* EXERCISE BRIEF *
Search the entries for the word "Tests" and report each line that has it.

[Document understanding data]
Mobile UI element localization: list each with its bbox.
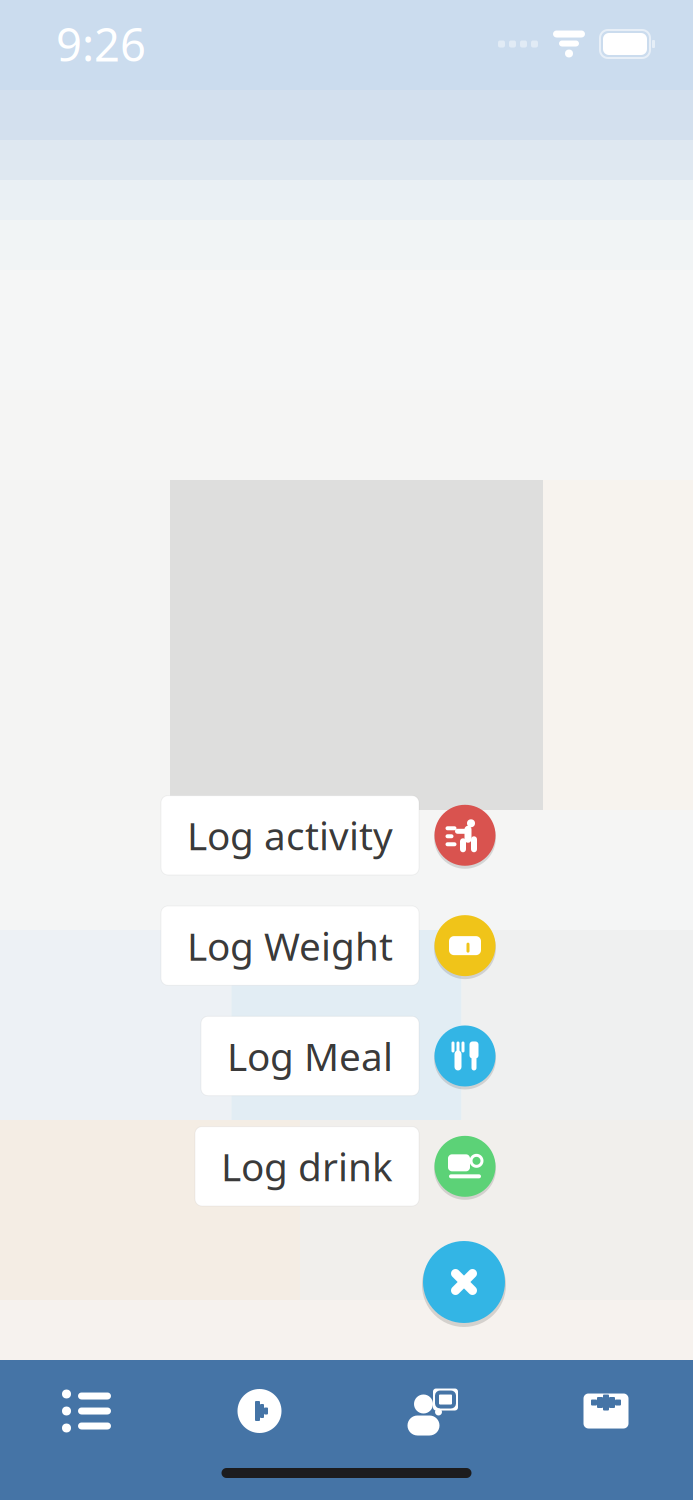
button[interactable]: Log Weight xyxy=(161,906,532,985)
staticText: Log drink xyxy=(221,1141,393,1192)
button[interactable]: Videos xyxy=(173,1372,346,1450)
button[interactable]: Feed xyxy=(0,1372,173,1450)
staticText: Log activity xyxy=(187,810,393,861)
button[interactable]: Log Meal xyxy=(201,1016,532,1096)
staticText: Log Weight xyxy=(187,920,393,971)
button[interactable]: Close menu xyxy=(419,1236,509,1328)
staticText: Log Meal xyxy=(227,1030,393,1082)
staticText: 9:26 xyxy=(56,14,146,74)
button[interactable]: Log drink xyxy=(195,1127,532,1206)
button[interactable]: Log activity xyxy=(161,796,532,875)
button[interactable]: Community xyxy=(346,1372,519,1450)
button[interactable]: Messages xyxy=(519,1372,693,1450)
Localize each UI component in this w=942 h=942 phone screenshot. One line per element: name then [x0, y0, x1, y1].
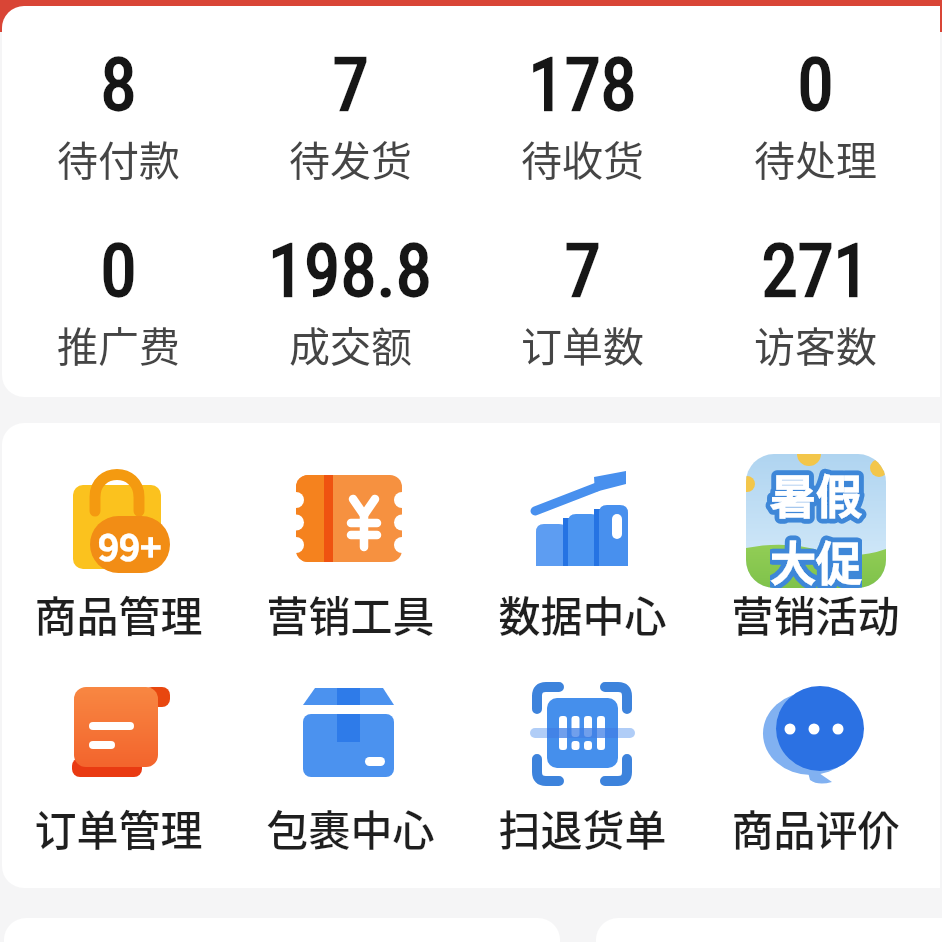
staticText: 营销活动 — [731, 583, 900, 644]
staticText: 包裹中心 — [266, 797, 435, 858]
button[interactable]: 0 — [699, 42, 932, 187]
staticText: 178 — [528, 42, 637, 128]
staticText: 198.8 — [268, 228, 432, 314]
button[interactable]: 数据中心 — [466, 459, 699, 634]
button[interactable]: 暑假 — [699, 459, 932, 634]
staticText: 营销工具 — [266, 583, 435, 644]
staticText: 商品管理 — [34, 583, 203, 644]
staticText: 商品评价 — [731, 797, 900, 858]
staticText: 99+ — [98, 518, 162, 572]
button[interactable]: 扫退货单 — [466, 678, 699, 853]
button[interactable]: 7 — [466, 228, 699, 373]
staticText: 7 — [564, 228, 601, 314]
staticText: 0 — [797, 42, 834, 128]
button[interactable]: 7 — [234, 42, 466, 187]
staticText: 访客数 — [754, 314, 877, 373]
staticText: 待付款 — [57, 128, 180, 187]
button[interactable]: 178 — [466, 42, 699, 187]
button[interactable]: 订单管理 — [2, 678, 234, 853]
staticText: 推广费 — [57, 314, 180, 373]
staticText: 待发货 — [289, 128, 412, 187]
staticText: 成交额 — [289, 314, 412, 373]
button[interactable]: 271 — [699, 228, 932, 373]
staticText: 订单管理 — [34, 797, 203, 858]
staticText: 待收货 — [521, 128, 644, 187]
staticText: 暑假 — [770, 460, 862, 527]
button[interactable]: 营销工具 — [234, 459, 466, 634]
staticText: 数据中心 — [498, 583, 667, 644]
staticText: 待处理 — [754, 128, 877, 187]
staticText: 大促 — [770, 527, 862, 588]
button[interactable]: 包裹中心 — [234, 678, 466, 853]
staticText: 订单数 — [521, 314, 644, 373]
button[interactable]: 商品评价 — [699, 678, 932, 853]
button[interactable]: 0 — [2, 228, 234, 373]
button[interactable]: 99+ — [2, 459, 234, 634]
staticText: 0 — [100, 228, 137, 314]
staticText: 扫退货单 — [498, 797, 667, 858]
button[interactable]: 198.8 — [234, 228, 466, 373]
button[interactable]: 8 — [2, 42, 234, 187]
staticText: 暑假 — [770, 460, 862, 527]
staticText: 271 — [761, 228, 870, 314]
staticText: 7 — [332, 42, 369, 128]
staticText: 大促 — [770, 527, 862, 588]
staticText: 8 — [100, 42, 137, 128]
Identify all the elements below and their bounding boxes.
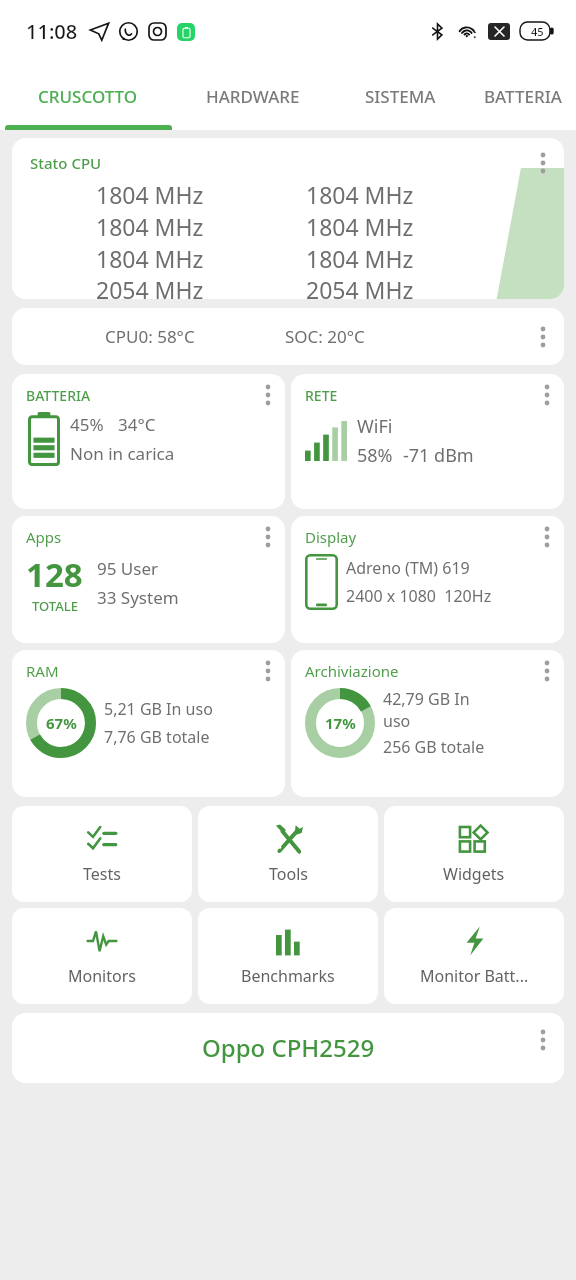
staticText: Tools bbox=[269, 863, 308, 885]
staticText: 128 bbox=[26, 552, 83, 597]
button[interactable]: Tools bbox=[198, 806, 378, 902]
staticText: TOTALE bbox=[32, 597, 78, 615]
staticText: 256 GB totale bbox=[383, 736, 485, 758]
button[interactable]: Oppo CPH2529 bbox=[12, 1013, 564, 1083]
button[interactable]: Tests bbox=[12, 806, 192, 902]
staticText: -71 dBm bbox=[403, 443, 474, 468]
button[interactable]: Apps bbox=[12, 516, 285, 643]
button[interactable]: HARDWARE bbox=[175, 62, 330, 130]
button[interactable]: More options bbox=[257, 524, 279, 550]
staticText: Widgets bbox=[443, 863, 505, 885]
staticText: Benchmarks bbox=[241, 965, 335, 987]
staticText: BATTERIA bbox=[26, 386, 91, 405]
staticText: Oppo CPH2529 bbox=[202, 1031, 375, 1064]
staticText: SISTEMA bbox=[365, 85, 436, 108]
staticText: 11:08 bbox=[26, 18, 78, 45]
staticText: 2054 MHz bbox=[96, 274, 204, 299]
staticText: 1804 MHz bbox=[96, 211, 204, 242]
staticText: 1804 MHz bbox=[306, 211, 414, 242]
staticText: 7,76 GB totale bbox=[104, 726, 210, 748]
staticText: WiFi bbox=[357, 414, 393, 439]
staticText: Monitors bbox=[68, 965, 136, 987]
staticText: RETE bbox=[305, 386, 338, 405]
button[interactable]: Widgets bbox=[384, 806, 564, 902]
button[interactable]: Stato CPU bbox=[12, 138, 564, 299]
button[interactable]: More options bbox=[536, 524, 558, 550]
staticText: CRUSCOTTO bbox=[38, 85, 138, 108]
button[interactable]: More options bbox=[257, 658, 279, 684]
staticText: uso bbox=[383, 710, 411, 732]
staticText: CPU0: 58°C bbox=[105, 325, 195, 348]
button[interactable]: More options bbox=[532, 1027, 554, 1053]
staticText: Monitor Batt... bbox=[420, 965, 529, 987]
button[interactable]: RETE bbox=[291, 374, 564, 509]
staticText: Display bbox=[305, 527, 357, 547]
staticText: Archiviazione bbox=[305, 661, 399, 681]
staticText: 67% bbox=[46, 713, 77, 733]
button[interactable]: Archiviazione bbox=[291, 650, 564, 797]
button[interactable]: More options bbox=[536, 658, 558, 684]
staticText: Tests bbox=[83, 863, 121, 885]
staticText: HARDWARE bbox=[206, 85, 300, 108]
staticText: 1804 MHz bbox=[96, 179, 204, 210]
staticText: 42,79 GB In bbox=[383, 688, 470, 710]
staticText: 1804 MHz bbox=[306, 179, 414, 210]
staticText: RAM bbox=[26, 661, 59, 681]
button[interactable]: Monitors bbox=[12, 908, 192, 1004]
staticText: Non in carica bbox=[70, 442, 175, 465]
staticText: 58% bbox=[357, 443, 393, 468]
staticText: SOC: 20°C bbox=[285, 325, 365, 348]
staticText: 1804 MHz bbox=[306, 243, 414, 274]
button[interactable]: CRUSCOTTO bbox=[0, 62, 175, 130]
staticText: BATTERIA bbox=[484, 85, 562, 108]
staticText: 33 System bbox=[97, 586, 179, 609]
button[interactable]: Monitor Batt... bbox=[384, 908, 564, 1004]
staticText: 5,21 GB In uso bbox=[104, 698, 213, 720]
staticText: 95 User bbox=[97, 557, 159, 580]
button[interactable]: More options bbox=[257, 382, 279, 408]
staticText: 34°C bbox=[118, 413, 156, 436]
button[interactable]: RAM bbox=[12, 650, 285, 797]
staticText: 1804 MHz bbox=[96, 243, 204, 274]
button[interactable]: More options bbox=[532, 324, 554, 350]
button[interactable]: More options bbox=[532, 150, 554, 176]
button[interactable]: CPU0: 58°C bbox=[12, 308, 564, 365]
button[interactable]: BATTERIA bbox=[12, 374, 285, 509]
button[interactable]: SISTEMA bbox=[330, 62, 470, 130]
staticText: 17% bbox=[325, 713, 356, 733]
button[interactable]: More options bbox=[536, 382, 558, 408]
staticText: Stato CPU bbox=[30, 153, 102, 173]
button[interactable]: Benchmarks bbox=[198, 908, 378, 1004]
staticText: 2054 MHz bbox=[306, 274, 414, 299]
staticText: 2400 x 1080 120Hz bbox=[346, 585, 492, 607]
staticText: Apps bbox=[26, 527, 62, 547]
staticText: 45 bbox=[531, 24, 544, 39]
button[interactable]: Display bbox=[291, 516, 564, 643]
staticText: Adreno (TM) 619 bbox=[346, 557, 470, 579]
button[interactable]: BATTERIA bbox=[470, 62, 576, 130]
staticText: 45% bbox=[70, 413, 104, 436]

* TASK RESPONSE *
button[interactable]: Tests bbox=[12, 806, 192, 902]
staticText: Tests bbox=[83, 863, 121, 885]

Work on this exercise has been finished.